La riforma dei tributi locali, con la cancellazione della Tasi, ha lasciato gli enti locali liberi di attuare dei ritocchi alla tassa sugli immobili.
Aumenta l’Imu in circa la metà dei Comuni italiani. Secondo i dati elaborati da Bluenext per Il Sole 24 Ore e confrontati con quelli del 2019, 3.775 Comuni hanno aumentato l’aliquota ordinaria, e 4.029 hanno ritoccato anche quella relativa all’abitazione principale, che paga l’imposta nei circa 75mila casi in cui l’immobile è considerato «di lusso» dal catasto. Considerato che i Comuni in Italia sono poco meno di 7.900, la variazione interessa, appunto, la metà degli enti locali.
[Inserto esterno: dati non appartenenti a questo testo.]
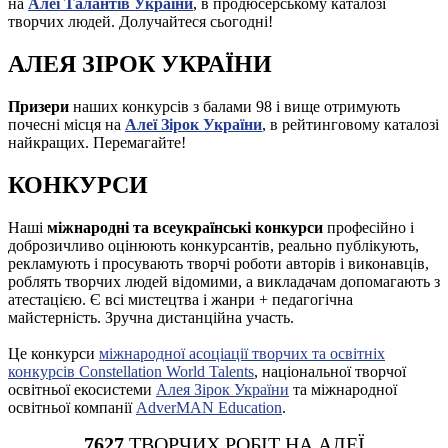
на
Алеї Талантів України
, в продюсерському каталозі
творчих людей. Долучайтеся сьогодні!
АЛЕЯ ЗІРОК УКРАЇНИ
Призери
наших конкурсів з балами 98 і вище отримують
почесні місця на
Алеї Зірок України
, в рейтинговому каталозі
найкращих. Перемагайте!
КОНКУРСИ
Наші
міжнародні та всеукраїнські конкурси
професійно і
доброзичливо оцінюють конкурсантів, реально публікують,
рекламують і просувають творчі роботи авторів і виконавців,
роблять творчих людей відомими, а викладачам допомагають з
атестацією. Є всі мистецтва і жанри + педагогічна
майстерність. Зручна дистанційна участь.
Це конкурси
міжнародної асоціації творчих та освітніх
конкурсів Constellation World Talents
, національної творчої
освітньої екосистеми
Алея Зірок України
та міжнародної
освітньої компанії
AdverMAN Education
.
7627
ТВОРЧИХ РОБІТ НА АЛЕЇ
Tutta colpa della riforma dei tributi comunali, che prevedeva la cancellazione della Tasi per creare un tributo unico sulla stessa abitazione, e della mancanza di risorse per coprire il «buco» finanziario causato da questa riforma. In sostanza, i Comuni che una volta applicavano la tassa sui servizi hanno avuto il «permesso» di aumentare l’Imu per fare cassa e non perdere soldi. Di conseguenza, come spiega questa mattina il quotidiano di Confindustria, l’imposta ha soltanto cambiato nome, senza alleggerire il carico sui proprietari di immobili.
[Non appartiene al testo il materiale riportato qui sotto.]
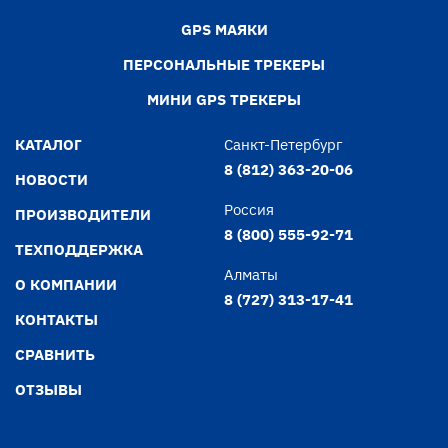
GPS МАЯКИ
ПЕРСОНАЛЬНЫЕ ТРЕКЕРЫ
МИНИ GPS ТРЕКЕРЫ
КАТАЛОГ
Санкт-Петербург
8 (812) 363-20-06
НОВОСТИ
Россия
ПРОИЗВОДИТЕЛИ
8 (800) 555-92-71
ТЕХПОДДЕРЖКА
Алматы
О КОМПАНИИ
8 (727) 313-17-41
КОНТАКТЫ
СРАВНИТЬ
ОТЗЫВЫ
Non ha certo aiutato l’emergenza Covid: la crisi economica e le chiusure obbligatorie hanno avuto delle conseguenze non indifferenti sui bilanci comunali, oltre che su quelli nazionali. Le proroghe attuate sul pagamento delle imposte hanno portato al 31 ottobre il termine per chiudere bilanci preventivi e delibere sui tributi e al 30 novembre la scadenza per la salvaguardia degli equilibri di bilancio. Il termine per la pubblicazione delle delibere Imu sul portale del ministero dell’Economia è slittato dopo il 16 dicembre, data entro la quale va versata l’imposta di quest’anno. Il risultato – conclude Il Sole – è un terzo appuntamento alla cassa, entro il 28 febbraio, per l’eventuale conguaglio del saldo di dicembre se la delibera pubblicata porterà novità.